Томас посмотрел вверх, на потолок, как делают, когда не хотят показывать слез.
— Почему ты отозвалась? — спросил он хриплым голосом.
Она положила ногу на ногу, и ей пришлось подвинуться в сторону в узком проходе.
— По всем тем причинам, которые я тебе называла. Я думала, что ты забыл меня, просто стал жить дальше своей жизнью.
— Никогда.
— Я знала, что ты женился. Моей тетке не терпелось сообщить мне об этом. Думаю, она позвонила мне, как только узнала об этом.
— О Линда.
— Вот так.
Он не мог прикоснуться к ней в церкви. Какую бы ненависть она ни испытывала к своему Богу, он знал, что она будет против такой попытки.
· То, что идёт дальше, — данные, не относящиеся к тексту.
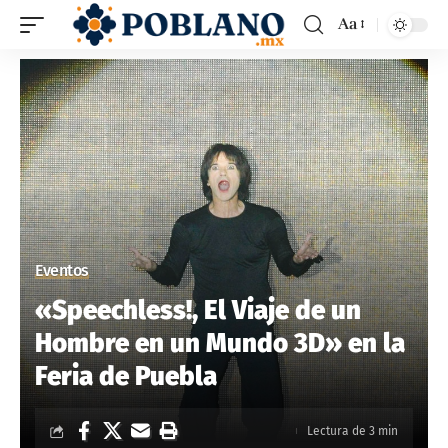
Aa
Eventos
«Speechless!, El Viaje de un
Hombre en un Mundo 3D» en la
Feria de Puebla
Lectura de 3 min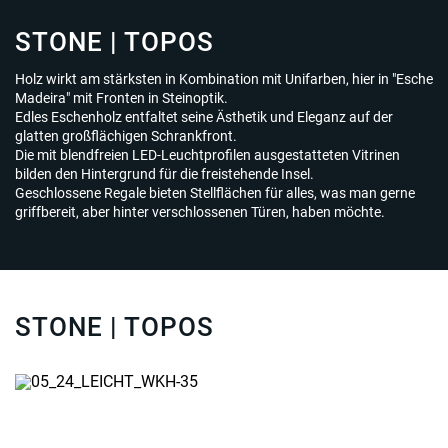
STONE | TOPOS
Holz wirkt am stärksten in Kombination mit Unifarben, hier in "Esche
Madeira" mit Fronten in Steinoptik.
Edles Eschenholz entfaltet seine Ästhetik und Eleganz auf der
glatten großflächigen Schrankfront.
Die mit blendfreien LED-Leuchtprofilen ausgestatteten Vitrinen
bilden den Hintergrund für die freistehende Insel.
Geschlossene Regale bieten Stellflächen für alles, was man gerne
griffbereit, aber hinter verschlossenen Türen, haben möchte.
STONE | TOPOS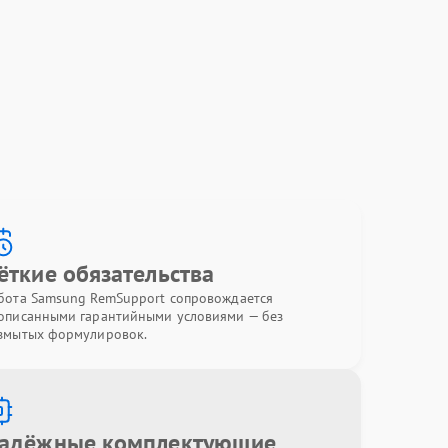
ёткие обязательства
бота Samsung RemSupport сопровождается
описанными гарантийными условиями — без
змытых формулировок.
адёжные комплектующие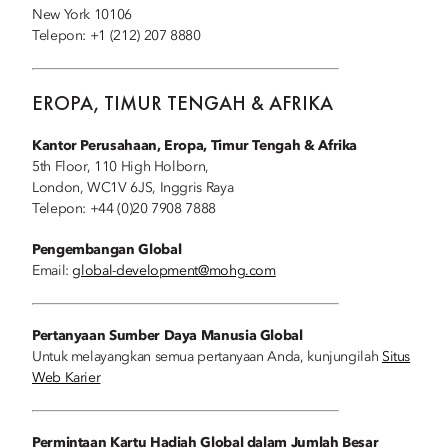
New York 10106
Telepon: +1 (212) 207 8880
EROPA, TIMUR TENGAH & AFRIKA
Kantor Perusahaan, Eropa, Timur Tengah & Afrika
5th Floor, 110 High Holborn,
London, WC1V 6JS, Inggris Raya
Telepon: +44 (0)20 7908 7888
Pengembangan Global
Email:
global-development@mohg.com
Pertanyaan Sumber Daya Manusia Global
Untuk melayangkan semua pertanyaan Anda, kunjungilah
Situs
Web Karier
Permintaan Kartu Hadiah Global dalam Jumlah Besar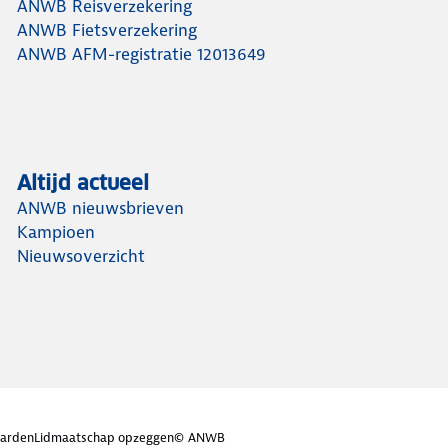
ANWB Reisverzekering
ANWB Fietsverzekering
ANWB AFM-registratie 12013649
Altijd actueel
ANWB nieuwsbrieven
Kampioen
Nieuwsoverzicht
arden
Lidmaatschap opzeggen
© ANWB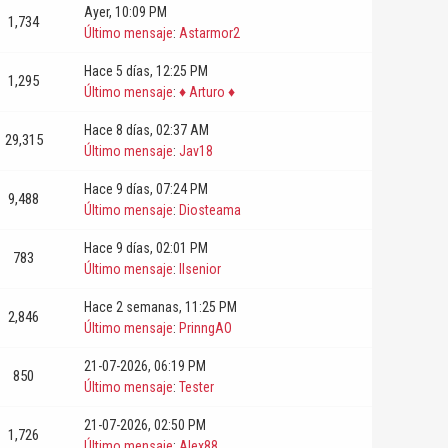
Ayer
, 10:09 PM
1,734
Último mensaje
:
Astarmor2
Hace 5 días
, 12:25 PM
1,295
Último mensaje
:
♦ Arturo ♦
Hace 8 días
, 02:37 AM
29,315
Último mensaje
:
Jav18
Hace 9 días
, 07:24 PM
9,488
Último mensaje
:
Diosteama
Hace 9 días
, 02:01 PM
783
Último mensaje
:
Ilsenior
Hace 2 semanas
, 11:25 PM
2,846
Último mensaje
:
PrinngAO
21-07-2026, 06:19 PM
850
Último mensaje
:
Tester
21-07-2026, 02:50 PM
1,726
Último mensaje
:
Alex88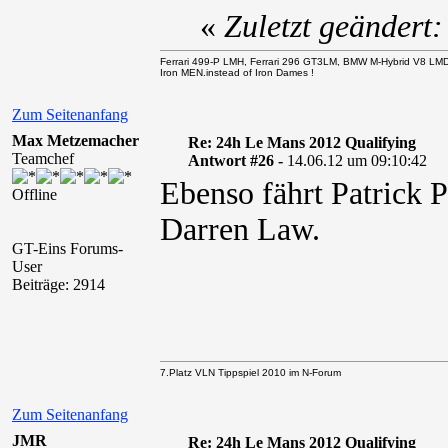
«
Zuletzt geändert
Ferrari 499-P LMH, Ferrari 296 GT3LM, BMW M-Hybrid V8 LM
Iron MEN.instead of Iron Dames !
Zum Seitenanfang
Max Metzemacher
Re: 24h Le Mans 2012 Qualifying
Teamchef
Antwort #26 -
14.06.12 um 09:10:42
Ebenso fährt Patrick P
Offline
Darren Law.
GT-Eins Forums-
User
Beiträge: 2914
7.Platz VLN Tippspiel 2010 im N-Forum
Zum Seitenanfang
JMR
Re: 24h Le Mans 2012 Qualifying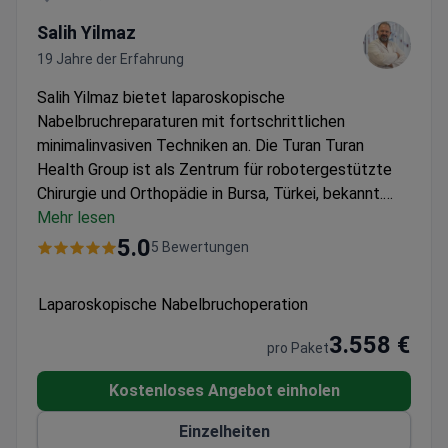
Salih Yilmaz
19 Jahre der Erfahrung
Salih Yilmaz bietet laparoskopische
Nabelbruchreparaturen mit fortschrittlichen
minimalinvasiven Techniken an.
Die Turan Turan
Health Group ist als Zentrum für robotergestützte
Chirurgie und Orthopädie in Bursa, Türkei, bekannt.
Eingeschlossene Leistungen:
Mehr lesen
24-Stunden-
Schwesterndienst, EKG, Röntgen der Brust,
5.0
5 Bewertungen
Bluttests, Konsultation von Anästhesisten und
Chirurgen, VIP-Transfer.
Aufenthalt:
1 Tag
Laparoskopische Nabelbruchoperation
Krankenhausaufenthalt; 6 Tage Hotelaufenthalt
(Unterkunft nicht im Preis enthalten).
Technik:
3.558 €
pro Paket
Laparoskopische (minimalinvasive) Operation des
Nabelbruchs.
Kostenloses Angebot einholen
Einzelheiten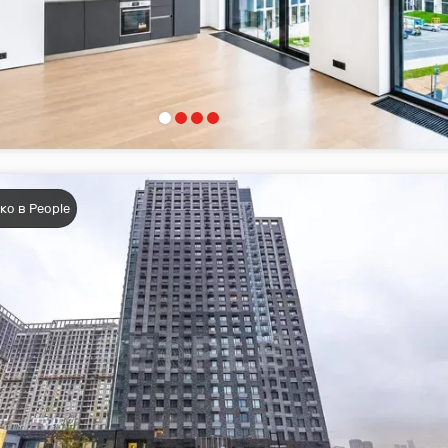
ко в People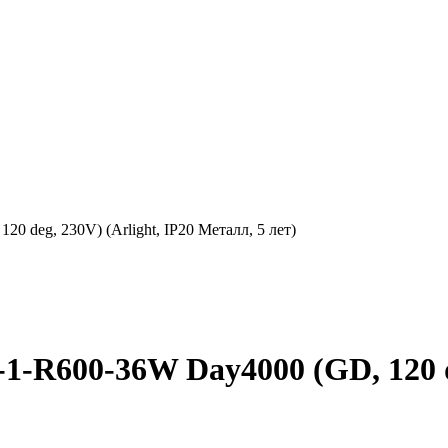
deg, 230V) (Arlight, IP20 Металл, 5 лет)
600-36W Day4000 (GD, 120 deg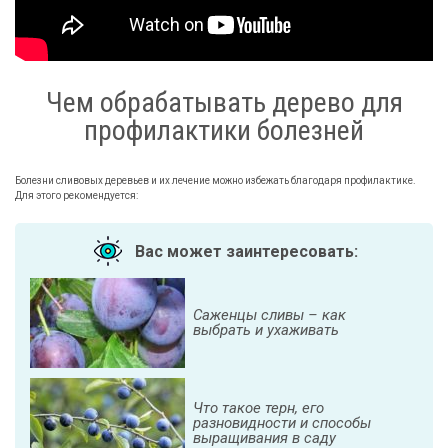
Чем обрабатывать дерево для
профилактики болезней
Болезни сливовых деревьев и их лечение можно избежать благодаря профилактике.
Для этого рекомендуется:
Вас может заинтересовать:
Саженцы сливы – как
выбрать и ухаживать
Что такое терн, его
разновидности и способы
выращивания в саду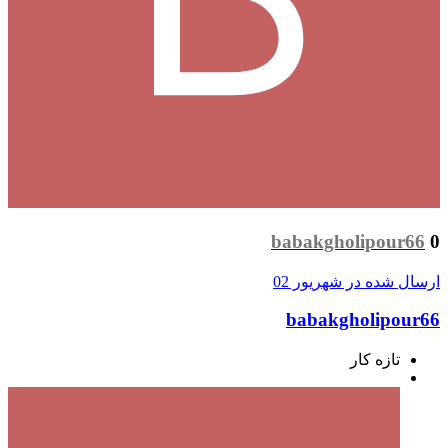
babakgholipour66
0
ارسال شده در
شهریور 02
babakgholipour66
تازه کار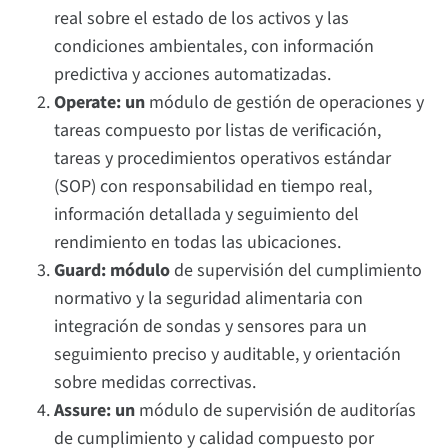
real sobre el estado de los activos y las
condiciones ambientales, con información
predictiva y acciones automatizadas.
Operate: un
módulo de gestión de operaciones y
tareas compuesto por listas de verificación,
tareas y procedimientos operativos estándar
(SOP) con responsabilidad en tiempo real,
información detallada y seguimiento del
rendimiento en todas las ubicaciones.
Guard: módulo
de supervisión del cumplimiento
normativo y la seguridad alimentaria con
integración de sondas y sensores para un
seguimiento preciso y auditable, y orientación
sobre medidas correctivas.
Assure: un
módulo de supervisión de auditorías
de cumplimiento y calidad compuesto por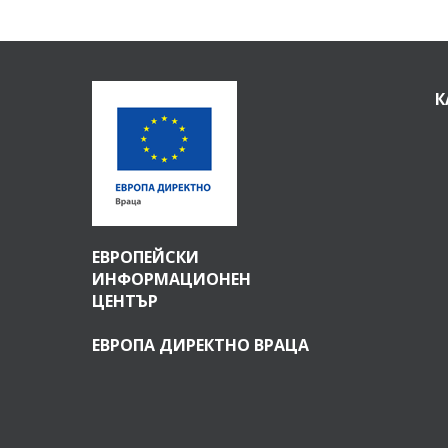
К
ЕВРОПЕЙСКИ
ИНФОРМАЦИОНЕН
ЦЕНТЪР
ЕВРОПА ДИРЕКТНО ВРАЦА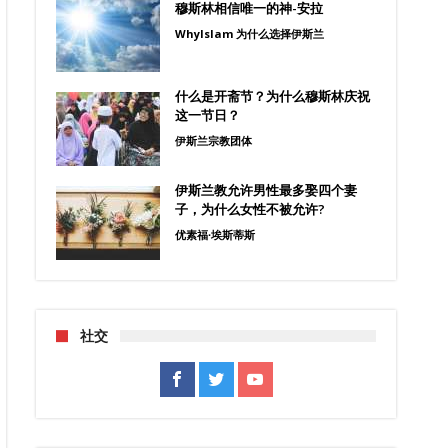
穆斯林相信唯一的神-安拉
WhyIslam 为什么选择伊斯兰
什么是开斋节？为什么穆斯林庆祝
这一节日？
伊斯兰宗教团体
伊斯兰教允许男性最多娶四个妻
子，为什么女性不被允许?
优素福∙埃斯蒂斯
社交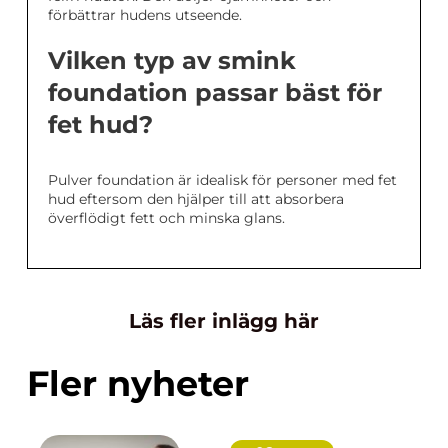
förbättrar hudens utseende.
Vilken typ av smink
foundation passar bäst för
fet hud?
Pulver foundation är idealisk för personer med fet
hud eftersom den hjälper till att absorbera
överflödigt fett och minska glans.
Läs fler inlägg här
Fler nyheter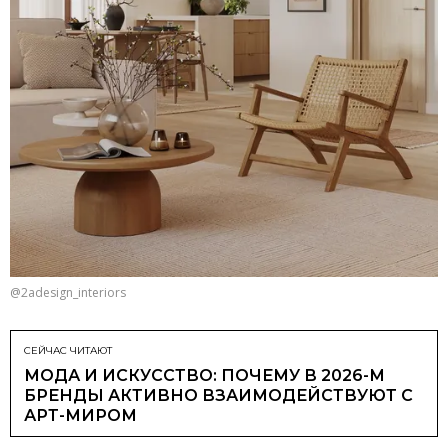
@2adesign_interiors
СЕЙЧАС ЧИТАЮТ
МОДА И ИСКУССТВО: ПОЧЕМУ В 2026-М
БРЕНДЫ АКТИВНО ВЗАИМОДЕЙСТВУЮТ С
АРТ-МИРОМ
Когда они вышли из церкви, он тоже не мог притронуться к ней, потому что дети терпеливо ждали их и шли за ними по тропинке. И только когда деревня осталась позади и дети уже исчезли из вида, он протянул руку и остановил ее. Она обернулась — слава Богу, с такой готовностью — и прильнула к нему. Первый поцелуй показался незнакомым, но он все равно чувствовал, что вернулся, приехал домой, пристал к берегу. И мог бы сказать ей об этом, если бы она не закрыла ему рот вторым поцелуем, вкус которого напомнил теперь о тысячах других. Линда обвила сильными руками его шею и трогательно притянула его голову к себе. Томас оступился и упал на колени, не намеренно, а потому, что потерял равновесие. Она привлекла его к себе, так что он оказался прижатым к ее обнаженному животу. Наслаждение было столь велико, что он застонал от благодарности. Она склонила свою голову к его голове.